This vignette describes how to install the package ‘PINstimation’, either in its stable version on CRAN, or in its development version on Github. It also provides several usage examples on how to use the different functionalities of the package.
The easiest way to get PINstimation is the following:
install.packages("PINstimation")
To get a bug fix or to use a feature from the development version, you can install the development version of PINstimation from GitHub.
# install.packages("devtools")
# library(devtools)
devtools::install_github("monty-se/PINstimation", build_vignettes = TRUE)
Loading the package
library(PINstimation)
library(dplyr)
library(tidyr)
If you are a frequent user of PINstimation, you might want to avoid
repetitively loading the package PINstimation whenever you open a new R
session. You can do that by adding PINstimation to
.R profile either manually, or using the function
load_pinstimation_for_good().
To automatically load PINstimation, run
load_pinstimation_for_good(), and the following code will
be added to your .R profile.
if (interactive()) suppressMessages(require(PINstimation))
After restart of the R session, PINstimation will be loaded
automatically, whenever a new R session is started. To remove the
automatic loading of PINstimation, just open the .R profile for editing
usethis::edit_r_profile(), find the code above, and delete
it.
Below, you find five usage examples for the main functions in the package.
Example 1: [PIN] Use daily trade data to estimate the standard probability of informed trading.
Example 2: [MPIN] Use daily trade data to estimate the number of layers in the data, as well as the multi-layer probability of informed trading.

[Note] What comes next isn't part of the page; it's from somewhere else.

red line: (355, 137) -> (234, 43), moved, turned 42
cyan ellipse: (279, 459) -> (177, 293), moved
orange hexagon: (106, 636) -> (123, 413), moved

Example 3: [AdjPIN] Use daily trade data to estimate the adjusted probability of informed trading.
Example 4: [VPIN] Use high-frequency data to estimate the volume-adjusted probability of informed trading.

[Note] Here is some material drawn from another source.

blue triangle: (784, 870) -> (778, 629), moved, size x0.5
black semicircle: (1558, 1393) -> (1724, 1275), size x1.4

Example 5: Classify high frequency trades into daily trading data, and use it to estimate the adjusted probability of informed trading using the Maximum-likelihood method, and the Expectation-Maximization algorithm.
We estimate the PIN model on preloaded dataset
dailytrades using the initial parameter sets of Ersan &
Alici (2016).
estimate <- pin_ea(dailytrades)
## [+] PIN Estimation started
## |[1] Likelihood function factorization: Ersan (2016)
## |[2] Loading initial parameter sets : 5 EA initial set(s) loaded
## |[3] Estimating PIN model (1996) : Using Maximum Likelihood Estimation
## |+++++++++++++++++++++++++++++++++++++| 100% of PIN estimation completed
## [+] PIN Estimation completed
show(estimate)
## ----------------------------------
## PIN estimation completed successfully
## ----------------------------------
## Estimation method : Maximum likelihood estimation
## Initial parameter sets : Ersan and Alici (2016)
## Likelihood factorization: Ersan (2016)
## ----------------------------------
## 5 initial set(s) are used in the estimation
## Type object@initialsets to see the initial parameter sets used
##
## [0;37;41m PIN model [0m
##
## ========== ===========
## Variables Estimates
## ========== ===========
## alpha 0.749997
## delta 0.133334
## mu 1193.52
## eps.b 357.27
## eps.s 328.63
## ----
## Likelihood (3226.469)
## PIN 0.566172
## ========== ===========
##
## -------
## Running time: 0.736 seconds
We run the estimation of the MPIN model on preloaded dataset
dailytrades using:
ml_estimate <- mpin_ml(dailytrades)
## [+] MPIN estimation started
## |[1] Detecting layers from data : using Ersan and Ghachem (2022a)
## |[=] Number of layers in the data : 3 information layer(s) detected
## |[2] Computing initial parameter sets : using algorithm of Ersan (2016)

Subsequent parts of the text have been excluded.